Caçada

de Susana Laires

 

Seguia-a com o cano da espingarda. Movia-se como uma gazela, lenta e elegante, olhando-me ocasionalmente, mergulhando os pés no ribeiro da floresta. A mira da arma emoldurava as formas arredondadas do corpo da minha mulher, que balouçavam suavemente enquanto ela emergia da água, de cabelos lisos ensopados, aloirados pelo sol, com gotas grossas a contornar-lhe os seios. Espiava-a, furtivo como um mirone, numa mistura de amor, ódio e desdém. 

Chamou-me. A inocência de presa era dela, fitando-me como se não visse o predador. A voz que lhe saía do sorriso, por outro lado, já não era tão inocente — era a de uma sereia, bruxa, ninfa, não da mulher com quem vivi por uma década. Nunca quisera tanto matá-la. 

Deu mais um passo em frente. E outro, e outro. Estendeu a mão para me acariciar a face, quase tocando na arma. Riu-se. O riso tornou-se numa gargalhada que culminou num guincho quando premi o gatilho. 

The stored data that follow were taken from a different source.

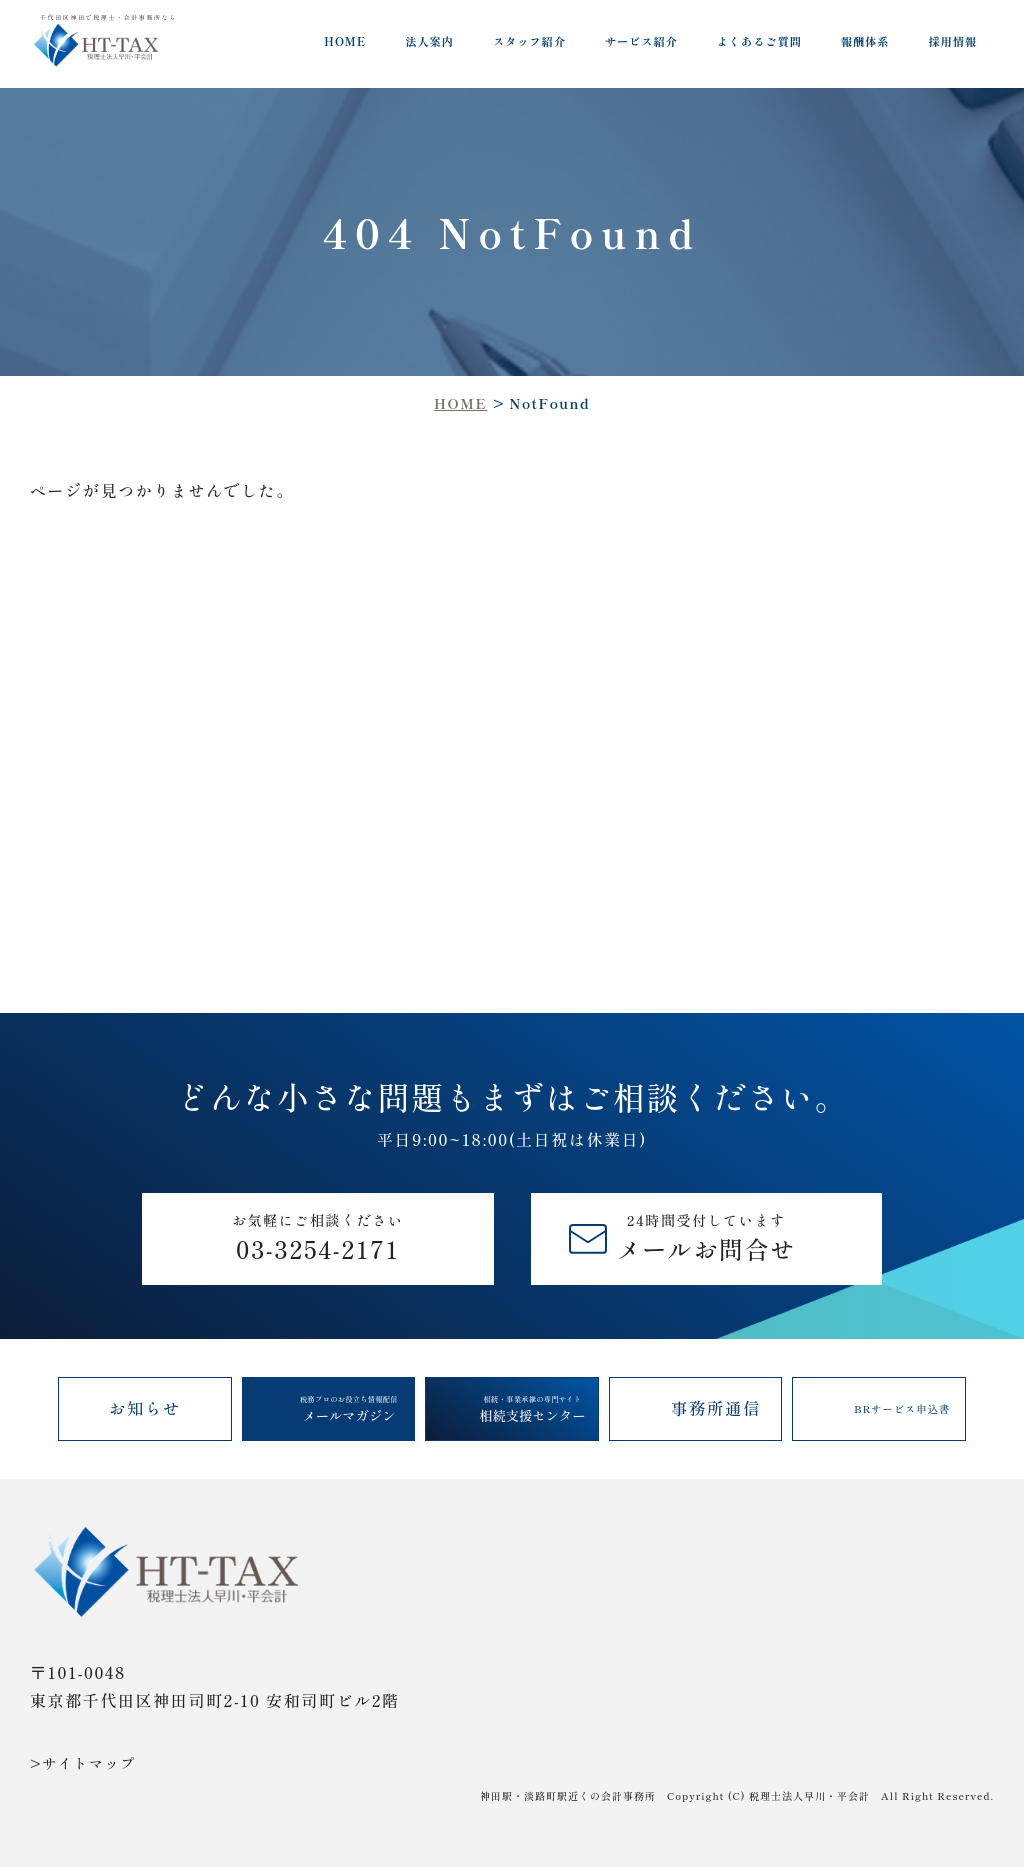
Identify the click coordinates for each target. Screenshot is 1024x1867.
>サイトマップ (83, 1763)
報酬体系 (865, 41)
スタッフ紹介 (529, 41)
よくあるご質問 (759, 41)
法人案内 (429, 41)
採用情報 (952, 41)
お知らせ (145, 1408)
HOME (345, 41)
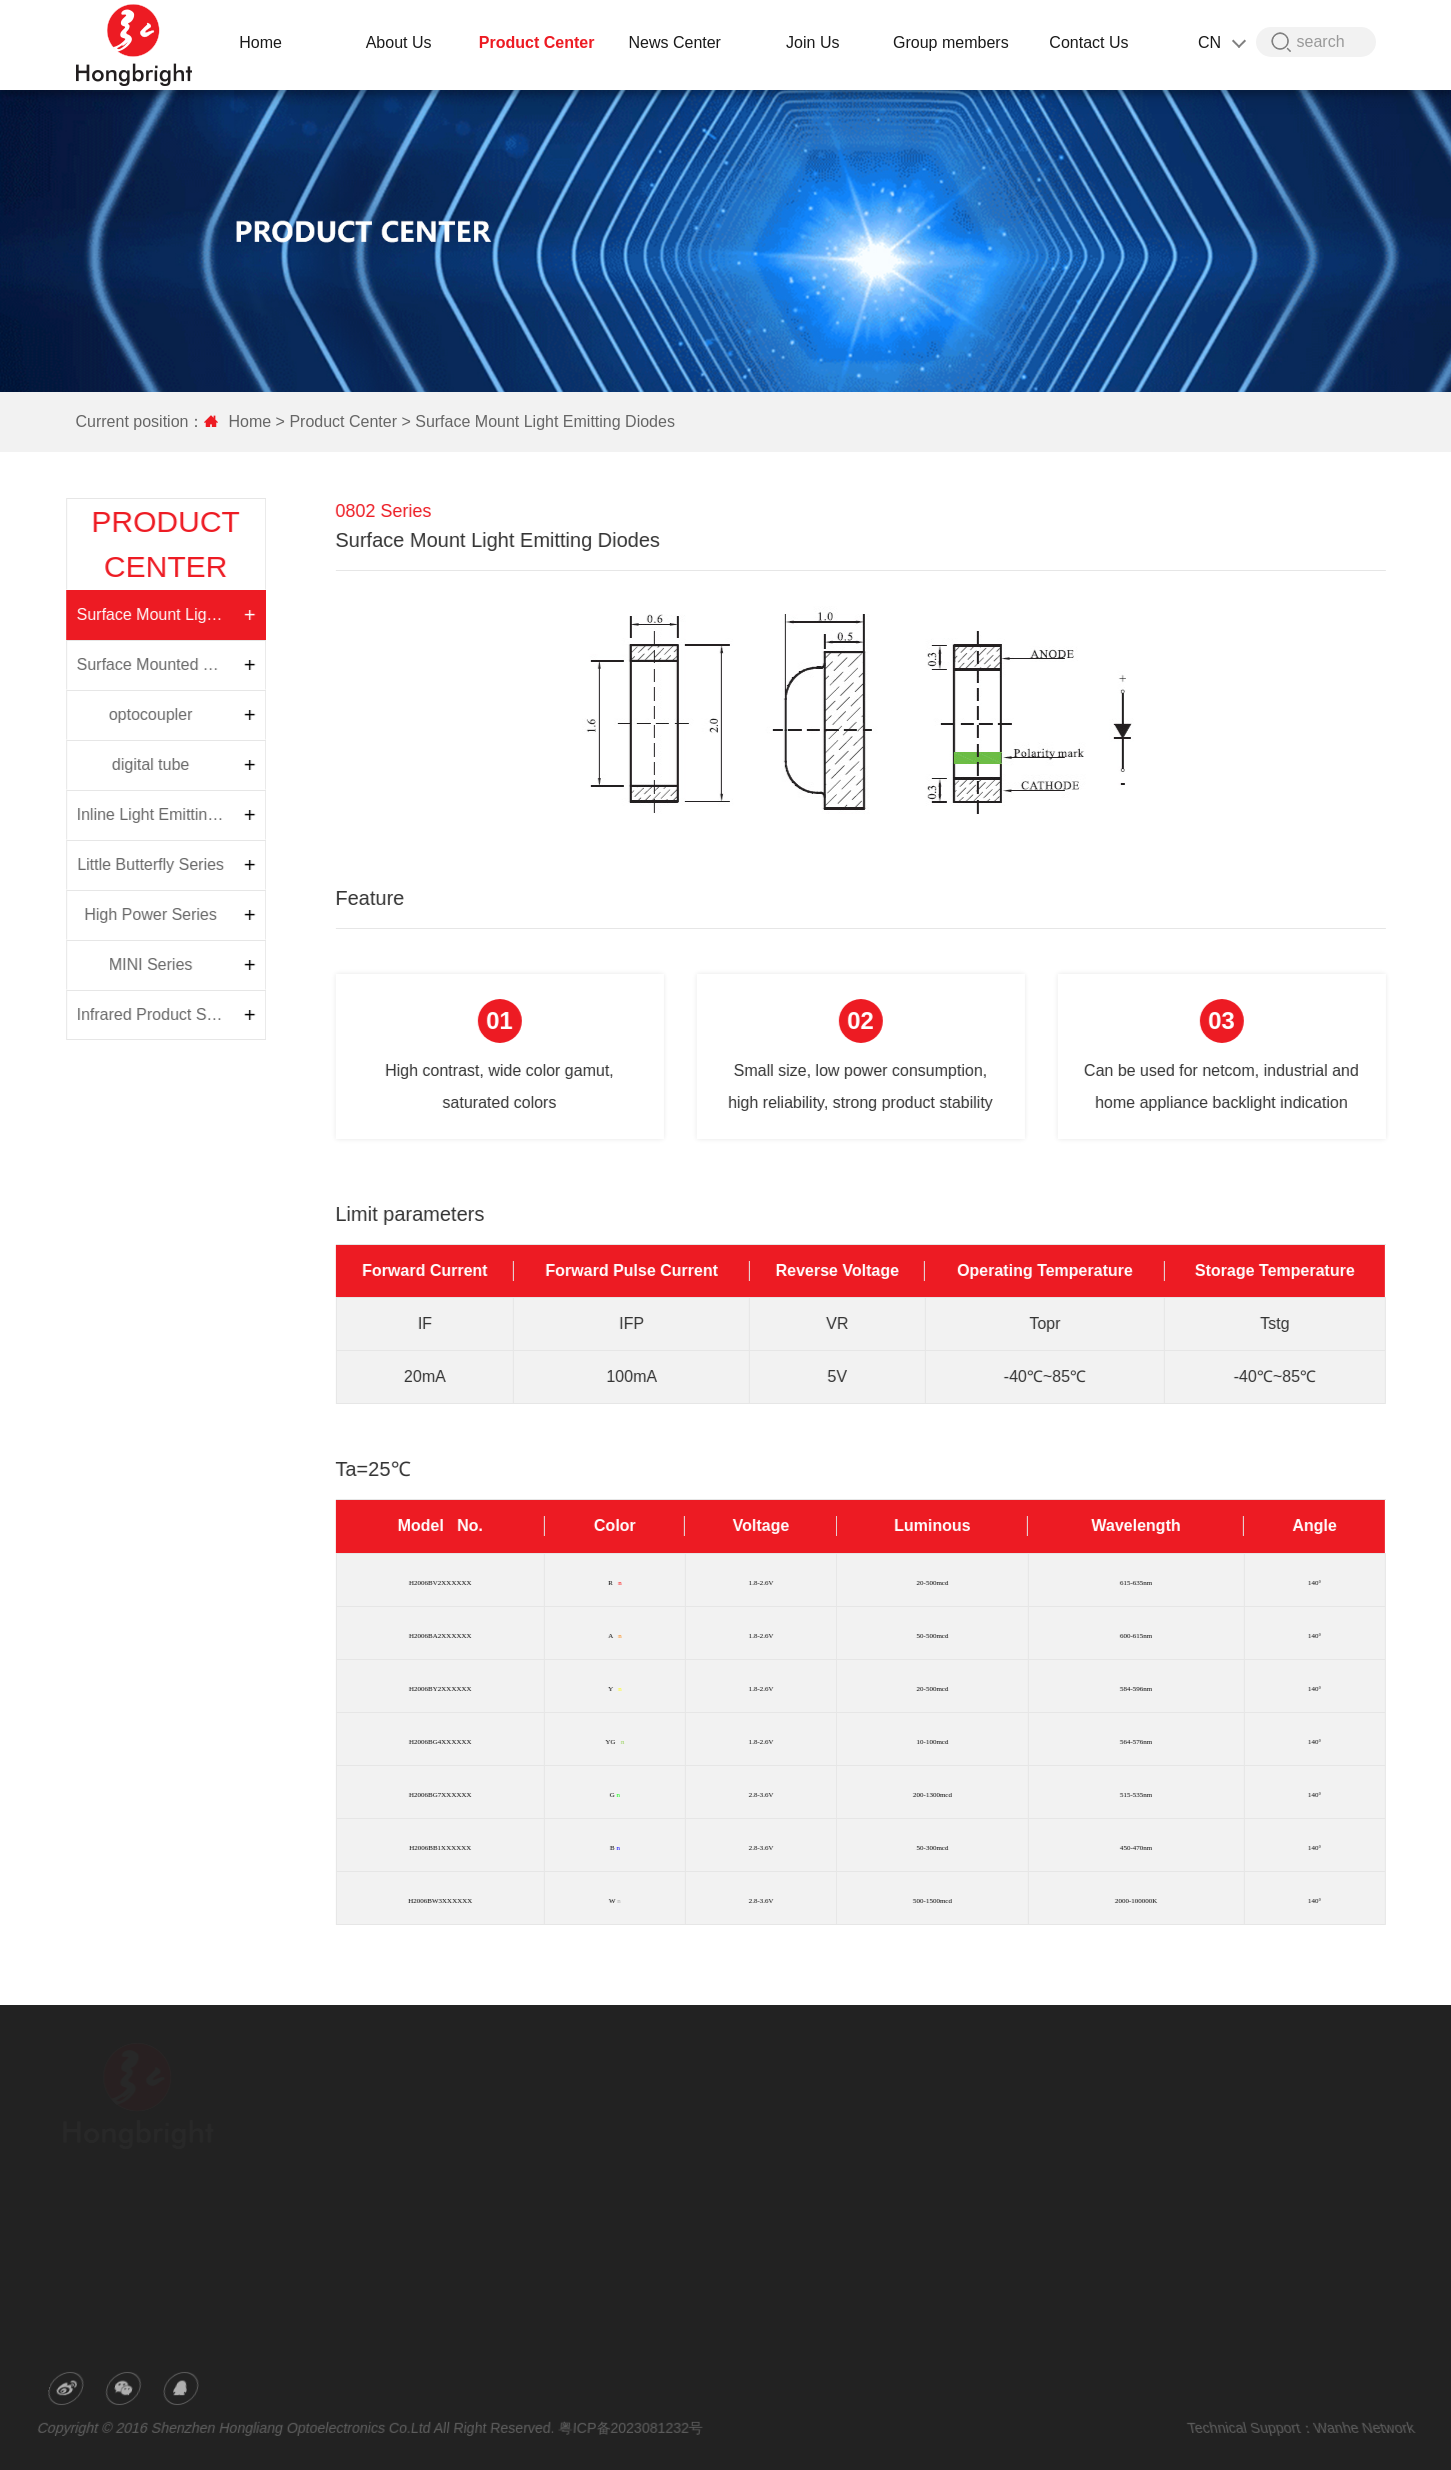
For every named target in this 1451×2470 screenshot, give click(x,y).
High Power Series (110, 914)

Não sei o que era, mas, o que quer que fosse, estava morta. Tal como a minha esposa estava. Há meses.


SOBRE A AUTORA

Susana Laires

A cabeça nasceu-lhe nas nuvens em 1993, e por lá tem ficado. Pouco há a fazer; é defeito de fabrico. A escrita foi dando voz às ideias que lhe surgiam e calando o silêncio da adolescência. Com o tempo, passou de hobby a profissão. Licenciou-se em Ciências da Comunicação, pós-graduou-se em Comunicação Estratégica e em Jornalismo. Foi jornalista, editora, gestora de redes sociais e é, atualmente, copywriter.

Apaixonada por História, Mitologia Grega, Literatura e Epidemiologia, mas incuravelmente atraída pelo bizarro e sombrio. Talvez por isso se vista quase sempre de negro, apesar de ver a vida com cores garridas.